La stessa cosa, paradossalmente, avvenne sul fronte opposto dove Kruscev credeva, informato erroneamente da Castro, che gli Usa avessero deciso di attaccare Cuba. Il leader cubano premeva affinché i missili fossero lanciati verso l’America. Ma anche qui il presidente sovietico tergiversò.
Eppure il pericolo non era ancora scongiurato. E stavolta veniva dalle profondità marine. Nelle acque dei Caraibi si trovavano, in gran segreto, quattro sommergibili sovietici armati di testate atomiche. Uno di loro, il B-59, venne circondato dalle navi americane e non riusciva a emergere. Le condizioni di vita a bordo erano diventate proibitive, con una temperatura superiore a 50 gradi e diversi marinai che accusavano malessere. All’improvviso vennero lanciate dagli americani granate di avvertimento per far risalire i nemici e il comandante del sottomarino, Valentin Savitsky, non sapeva cosa fare: le comunicazioni con Mosca erano interrotte, nessuno sapeva se fosse scoppiata una guerra. Savitsky, per ragioni ignote, non era al corrente del fatto che il Cremlino era stato avvisato che bombe di questo tipo non avrebbero creato danni alle navi. Fu così che il comandante, preso dal panico, propose di lanciare l’arma segreta, di cui gli americani non sapevano nulla, in grado di distruggere l’intera flotta avversaria. Sulla sua strada, però, Savitsky trovò il comandante in seconda, Vasili Arkhipov, che avrebbe dovuto convalidare la decisione del primo ufficiale. Egli si rifiutò e convinse, pur a fatica, Savitsky ad attendere ordini da Mosca.
Un altro fatto si svolse invece nei cieli sovietici. Il pilota di un aereo spia americano si spinse per sbaglio nello spazio aereo nemico. Intercettato da sei Mig sovietici, riuscì a rientrare in Alaska prima che due caccia di rinforzo, armati di missili nucleari, rischiassero di scontrarsi con i velivoli sovietici. In caso di attacco, è probabile che il pilota di almeno uno degli F-102, in una frazione di secondo, reagisse istintivamente. Ciò avrebbe portato a una degenerazione del conflitto su ampia scala.

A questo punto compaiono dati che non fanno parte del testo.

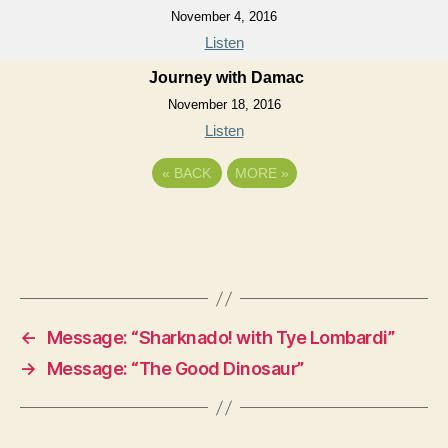
November 4, 2016
Listen
Journey with Damac
November 18, 2016
Listen
«
BACK
MORE
»
←
Message: “Sharknado! with Tye Lombardi”
→
Message: “The Good Dinosaur”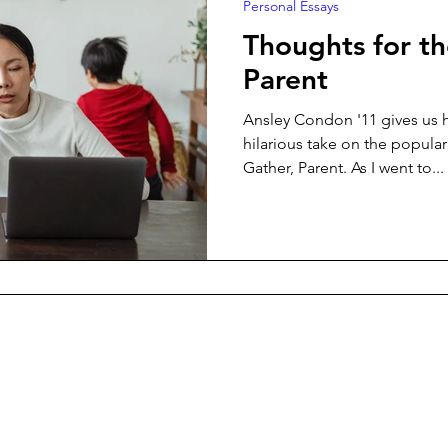
Personal Essays
Thoughts for t
Parent
Ansley Condon '11 gives us h
hilarious take on the popula
Gather, Parent. As I went to...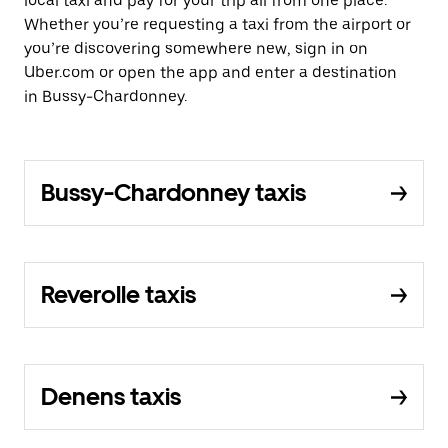
local taxi and pay for your trip all from one place.
Whether you’re requesting a taxi from the airport or
you’re discovering somewhere new, sign in on
Uber.com or open the app and enter a destination
in Bussy-Chardonney.
Bussy-Chardonney taxis
Reverolle taxis
Denens taxis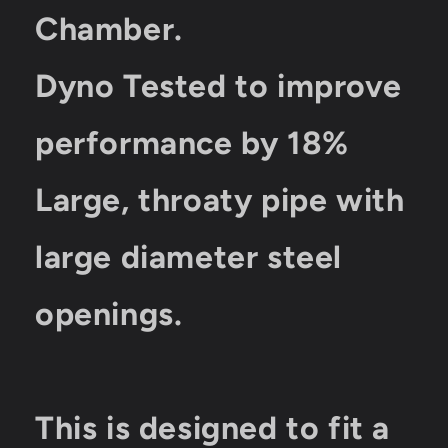
Chamber.
Dyno Tested to improve
performance by 18%
Large, throaty pipe with
large diameter steel
openings.
This is designed to fit a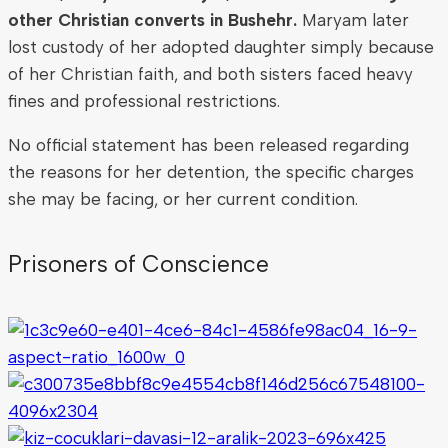
other Christian converts in Bushehr.
Maryam later
lost custody of her adopted daughter simply because
of her Christian faith, and both sisters faced heavy
fines and professional restrictions.
No official statement has been released regarding
the reasons for her detention, the specific charges
she may be facing, or her current condition.
Prisoners of Conscience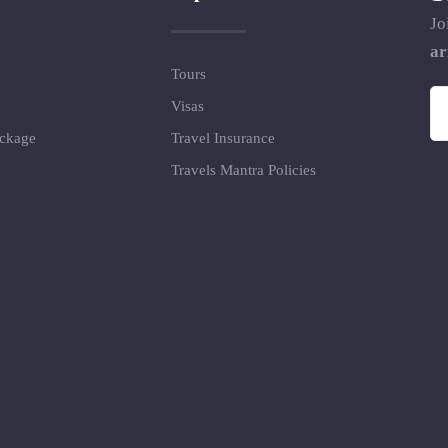
Jo
ar
Tours
Visas
ackage
Travel Insurance
Travels Mantra Policies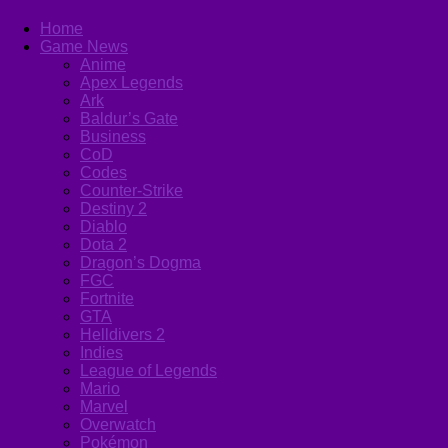
Home
Game News
Anime
Apex Legends
Ark
Baldur’s Gate
Business
CoD
Codes
Counter-Strike
Destiny 2
Diablo
Dota 2
Dragon’s Dogma
FGC
Fortnite
GTA
Helldivers 2
Indies
League of Legends
Mario
Marvel
Overwatch
Pokémon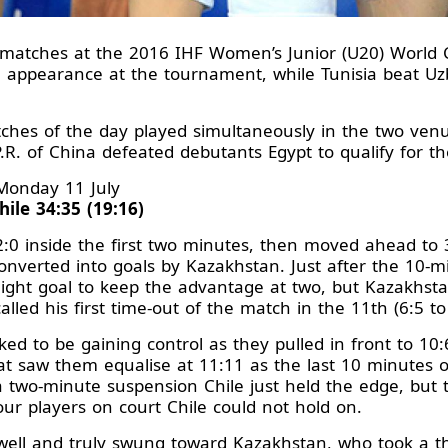
up matches at the 2016 IHF Women’s Junior (U20) World
den appearance at the tournament, while Tunisia beat U
ches of the day played simultaneously in the two ven
P.R. of China defeated debutants Egypt to qualify for th
Monday 11 July
ile 34:35 (19:16)
2:0 inside the first two minutes, then moved ahead to
onverted into goals by Kazakhstan. Just after the 10-
flight goal to keep the advantage at two, but Kazakhs
alled his first time-out of the match in the 11th (6:5 to
ed to be gaining control as they pulled in front to 10:
t saw them equalise at 11:11 as the last 10 minutes 
two-minute suspension Chile just held the edge, but 
our players on court Chile could not hold on.
ll and truly swung toward Kazakhstan, who took a thr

Infine, il caso Guantanamo. La base americana di Cuba, salita prepotentemente alla ribalta per la detenzione dei terroristi catturati negli ultimi anni dalle forze americane, proprio quel 27 ottobre 1962 era al centro di un atto ostile sovietico. A poca distanza era stata installata una batteria di missili nucleari a corto raggio, con l’obiettivo di annientare Guantanamo. La Casa Bianca ignorava che, in caso di bombardamenti su Cuba, i sovietici avrebbero risposto con quelle testate atomiche. Un’estensione delle ostilità sarebbe stata inevitabile. In seguito i sovietici impedirono a Fidel Castro di conservare quei missili sul suo territorio. A ragion veduta: Ernesto Che Guevara, che combattè a fianco di Castro, non avrebbe esitato a colpire New York. Sembra impossibile, ma 50 anni fa il mondo si salvò più volte per circostanze fortunose. O provvidenziali.